Extracted page text data:
■ ■ ■ ■

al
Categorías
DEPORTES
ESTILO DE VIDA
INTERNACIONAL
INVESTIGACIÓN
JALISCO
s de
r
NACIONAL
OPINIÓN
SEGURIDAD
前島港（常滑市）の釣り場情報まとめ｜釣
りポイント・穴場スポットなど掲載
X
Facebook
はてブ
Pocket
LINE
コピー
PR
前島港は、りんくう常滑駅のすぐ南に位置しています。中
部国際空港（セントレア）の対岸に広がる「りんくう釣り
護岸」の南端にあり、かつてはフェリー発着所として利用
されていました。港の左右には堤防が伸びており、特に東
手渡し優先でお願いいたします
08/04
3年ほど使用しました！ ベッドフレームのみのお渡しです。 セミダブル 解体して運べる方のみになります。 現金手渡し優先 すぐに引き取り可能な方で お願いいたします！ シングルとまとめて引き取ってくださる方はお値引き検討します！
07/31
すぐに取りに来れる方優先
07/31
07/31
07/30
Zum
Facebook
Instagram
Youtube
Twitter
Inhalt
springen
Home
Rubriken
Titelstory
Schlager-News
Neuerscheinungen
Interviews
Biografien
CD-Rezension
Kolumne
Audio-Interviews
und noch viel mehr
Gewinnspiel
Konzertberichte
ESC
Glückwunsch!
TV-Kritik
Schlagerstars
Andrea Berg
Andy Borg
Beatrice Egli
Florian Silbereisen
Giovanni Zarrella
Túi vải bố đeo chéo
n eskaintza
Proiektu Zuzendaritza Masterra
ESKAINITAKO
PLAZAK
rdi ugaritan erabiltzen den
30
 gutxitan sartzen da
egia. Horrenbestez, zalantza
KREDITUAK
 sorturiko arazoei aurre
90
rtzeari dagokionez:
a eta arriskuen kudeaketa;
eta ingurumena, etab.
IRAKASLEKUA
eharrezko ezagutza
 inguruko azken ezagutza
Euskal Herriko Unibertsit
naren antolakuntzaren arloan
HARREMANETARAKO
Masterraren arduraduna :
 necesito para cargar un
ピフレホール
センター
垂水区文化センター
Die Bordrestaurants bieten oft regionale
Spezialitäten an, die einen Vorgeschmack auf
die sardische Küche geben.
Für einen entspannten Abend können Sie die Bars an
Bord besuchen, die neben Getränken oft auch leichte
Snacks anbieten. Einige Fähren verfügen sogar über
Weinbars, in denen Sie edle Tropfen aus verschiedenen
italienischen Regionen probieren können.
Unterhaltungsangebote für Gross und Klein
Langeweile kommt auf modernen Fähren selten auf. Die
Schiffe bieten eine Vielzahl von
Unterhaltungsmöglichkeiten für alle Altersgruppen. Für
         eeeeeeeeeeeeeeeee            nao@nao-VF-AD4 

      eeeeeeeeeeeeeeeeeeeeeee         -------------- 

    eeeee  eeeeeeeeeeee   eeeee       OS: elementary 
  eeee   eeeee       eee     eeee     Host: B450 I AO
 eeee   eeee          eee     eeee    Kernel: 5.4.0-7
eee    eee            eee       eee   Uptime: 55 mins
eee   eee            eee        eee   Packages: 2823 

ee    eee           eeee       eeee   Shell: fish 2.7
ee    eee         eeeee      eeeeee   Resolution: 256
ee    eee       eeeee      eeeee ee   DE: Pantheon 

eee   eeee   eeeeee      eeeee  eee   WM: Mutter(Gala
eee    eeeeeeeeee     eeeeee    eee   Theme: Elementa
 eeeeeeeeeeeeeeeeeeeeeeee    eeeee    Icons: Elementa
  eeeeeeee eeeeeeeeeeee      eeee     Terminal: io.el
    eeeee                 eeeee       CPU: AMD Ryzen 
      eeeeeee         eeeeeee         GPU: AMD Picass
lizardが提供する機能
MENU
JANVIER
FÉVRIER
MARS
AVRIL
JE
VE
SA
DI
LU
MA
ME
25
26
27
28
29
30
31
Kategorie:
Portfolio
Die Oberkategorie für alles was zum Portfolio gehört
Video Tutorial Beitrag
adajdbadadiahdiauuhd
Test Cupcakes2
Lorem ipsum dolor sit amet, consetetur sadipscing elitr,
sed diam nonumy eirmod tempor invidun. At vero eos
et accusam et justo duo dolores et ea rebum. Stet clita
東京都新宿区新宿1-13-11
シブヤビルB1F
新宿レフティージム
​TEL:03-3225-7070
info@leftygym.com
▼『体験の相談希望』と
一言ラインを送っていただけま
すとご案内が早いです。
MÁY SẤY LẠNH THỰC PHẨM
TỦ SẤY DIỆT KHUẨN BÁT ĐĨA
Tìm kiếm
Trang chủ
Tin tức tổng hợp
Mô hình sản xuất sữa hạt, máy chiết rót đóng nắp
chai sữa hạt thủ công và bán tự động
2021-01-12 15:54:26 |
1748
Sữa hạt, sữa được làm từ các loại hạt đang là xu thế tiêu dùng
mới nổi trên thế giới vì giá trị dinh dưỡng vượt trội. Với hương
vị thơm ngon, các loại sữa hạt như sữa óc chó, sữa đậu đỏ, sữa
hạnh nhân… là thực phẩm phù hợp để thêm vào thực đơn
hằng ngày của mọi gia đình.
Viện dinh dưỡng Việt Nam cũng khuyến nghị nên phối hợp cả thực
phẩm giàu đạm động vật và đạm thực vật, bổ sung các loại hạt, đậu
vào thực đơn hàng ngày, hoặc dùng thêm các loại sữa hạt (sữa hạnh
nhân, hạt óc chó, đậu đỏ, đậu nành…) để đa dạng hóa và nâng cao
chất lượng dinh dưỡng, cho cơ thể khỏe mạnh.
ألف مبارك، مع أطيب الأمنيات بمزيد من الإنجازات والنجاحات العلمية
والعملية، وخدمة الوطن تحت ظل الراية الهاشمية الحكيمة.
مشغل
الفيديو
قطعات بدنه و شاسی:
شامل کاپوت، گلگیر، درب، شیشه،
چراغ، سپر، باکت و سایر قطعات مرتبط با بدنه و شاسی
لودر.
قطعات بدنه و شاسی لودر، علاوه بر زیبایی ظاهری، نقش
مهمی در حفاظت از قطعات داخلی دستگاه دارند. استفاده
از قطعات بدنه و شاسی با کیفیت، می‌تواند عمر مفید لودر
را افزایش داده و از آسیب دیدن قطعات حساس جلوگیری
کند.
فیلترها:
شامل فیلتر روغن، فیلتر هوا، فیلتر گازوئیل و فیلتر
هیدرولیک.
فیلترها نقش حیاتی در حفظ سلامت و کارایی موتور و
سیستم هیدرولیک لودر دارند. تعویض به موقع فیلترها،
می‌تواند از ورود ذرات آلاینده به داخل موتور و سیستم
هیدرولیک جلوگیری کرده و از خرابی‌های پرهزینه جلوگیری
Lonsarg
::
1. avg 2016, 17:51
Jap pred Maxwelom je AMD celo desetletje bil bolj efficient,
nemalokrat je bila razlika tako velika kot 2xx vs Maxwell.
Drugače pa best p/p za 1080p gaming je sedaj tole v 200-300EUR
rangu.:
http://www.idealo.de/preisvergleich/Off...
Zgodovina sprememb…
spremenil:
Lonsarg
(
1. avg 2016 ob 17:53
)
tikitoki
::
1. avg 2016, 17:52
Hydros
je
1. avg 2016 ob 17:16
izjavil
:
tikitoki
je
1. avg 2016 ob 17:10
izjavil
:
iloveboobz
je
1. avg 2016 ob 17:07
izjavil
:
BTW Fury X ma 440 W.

■ ■ ■ ■

[YOUR INSTRUCTIONS] Which lines of the entries above contain the word "dùng"? Copy each of them.

[RESULT BELOW]
Sữa hạt, sữa được làm từ các loại hạt đang là xu thế tiêu dùng
vào thực đơn hàng ngày, hoặc dùng thêm các loại sữa hạt (sữa hạnh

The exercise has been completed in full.